EXERCISE MATERIAL -
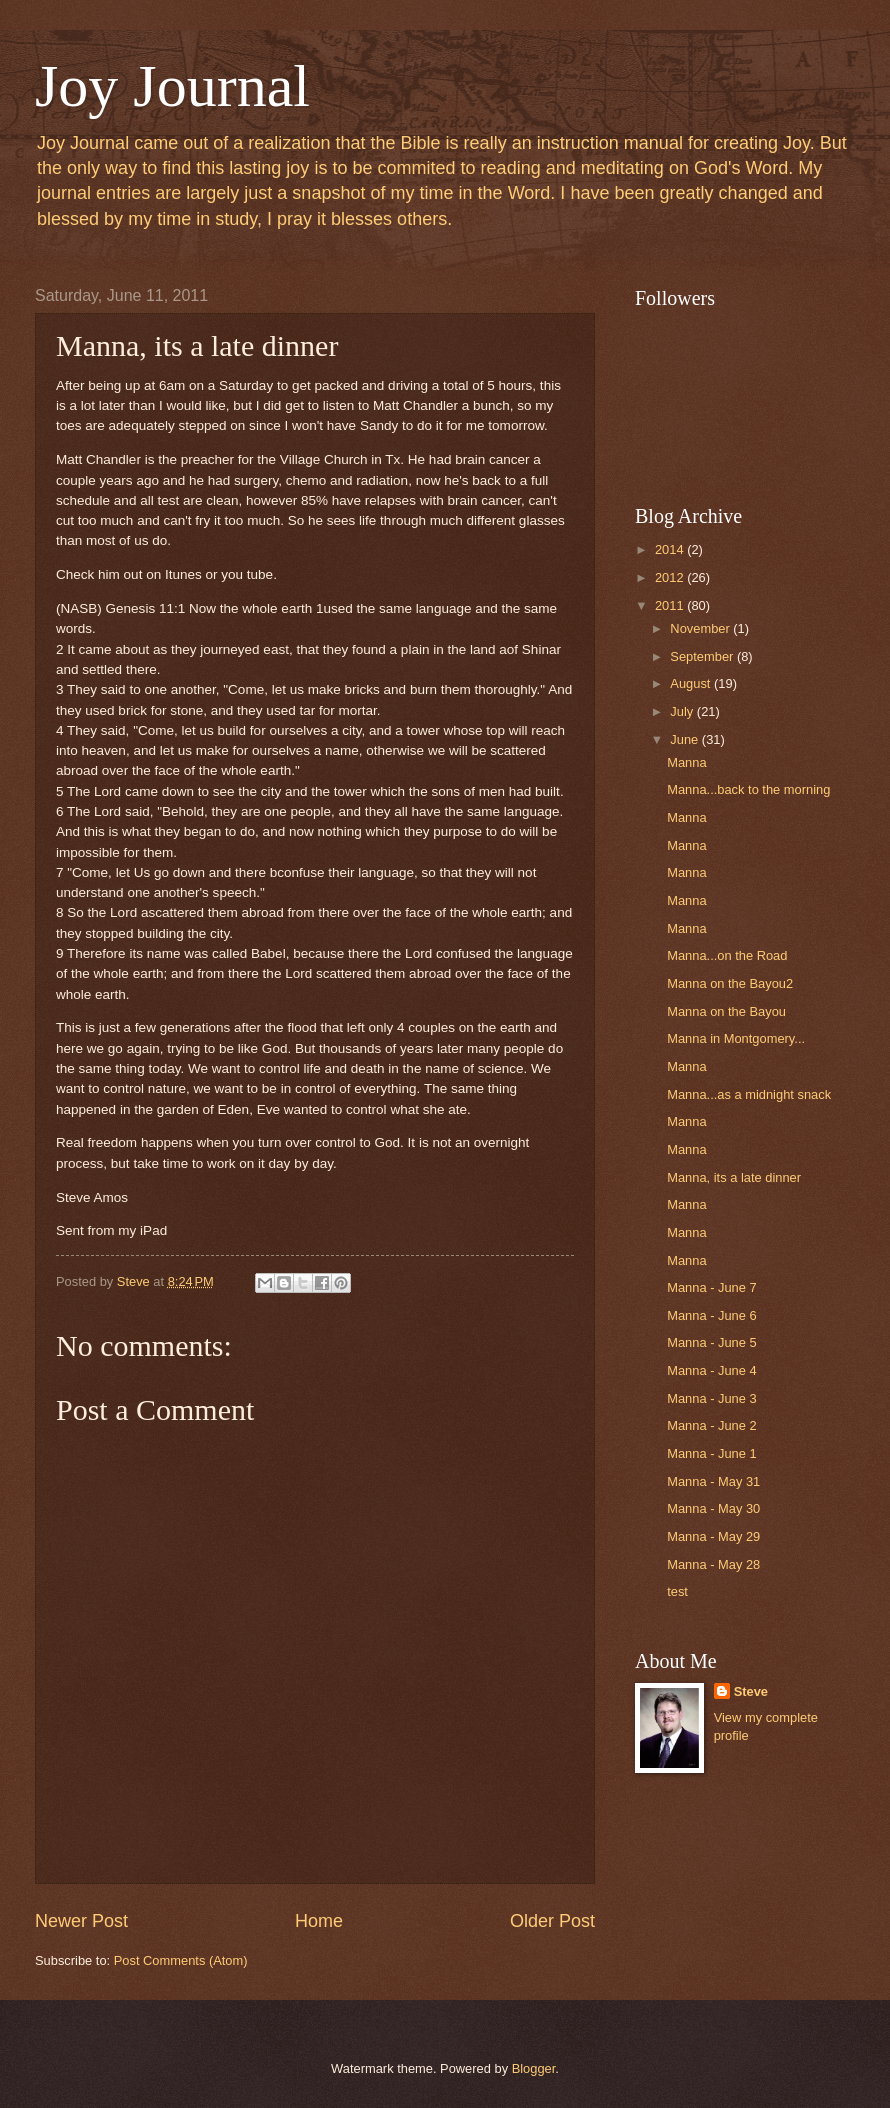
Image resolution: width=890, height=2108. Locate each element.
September (703, 656)
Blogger (534, 2068)
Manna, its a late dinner (734, 1177)
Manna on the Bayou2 (730, 983)
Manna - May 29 (713, 1536)
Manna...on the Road (727, 955)
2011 (671, 605)
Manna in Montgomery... (736, 1038)
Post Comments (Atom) (181, 1960)
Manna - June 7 (711, 1287)
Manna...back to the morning (748, 789)
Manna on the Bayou (726, 1011)
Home (319, 1921)
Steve (751, 1691)
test (677, 1591)
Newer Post (81, 1921)
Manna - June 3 (711, 1398)
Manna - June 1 (711, 1453)
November (701, 628)
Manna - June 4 (711, 1370)
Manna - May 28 (713, 1564)
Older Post (552, 1921)
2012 (671, 577)
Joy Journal (172, 86)
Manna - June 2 (711, 1425)
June (686, 739)
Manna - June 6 (711, 1315)
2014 (671, 549)
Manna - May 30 (713, 1508)
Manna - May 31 (713, 1481)
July (683, 711)
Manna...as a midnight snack (749, 1094)
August (692, 683)
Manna (686, 762)
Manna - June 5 (711, 1342)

TASK OBJECTIVE - After locating the line that holds "test (677, 1591)", print it and each line after it through the end of the data, exactly as it stands.

ANSWER BOX -
test (677, 1591)
Newer Post (81, 1921)
Manna - June 3 (711, 1398)
Manna - June 1 (711, 1453)
November (701, 628)
Manna - June 4 (711, 1370)
Manna - May 28 (713, 1564)
Older Post (552, 1921)
2012 (671, 577)
Joy Journal (172, 86)
Manna - June 2 (711, 1425)
June (686, 739)
Manna - June 6 (711, 1315)
2014 (671, 549)
Manna - May 30 (713, 1508)
Manna - May 31 (713, 1481)
July (683, 711)
Manna...as a midnight snack (749, 1094)
August (692, 683)
Manna (686, 762)
Manna - June 5 (711, 1342)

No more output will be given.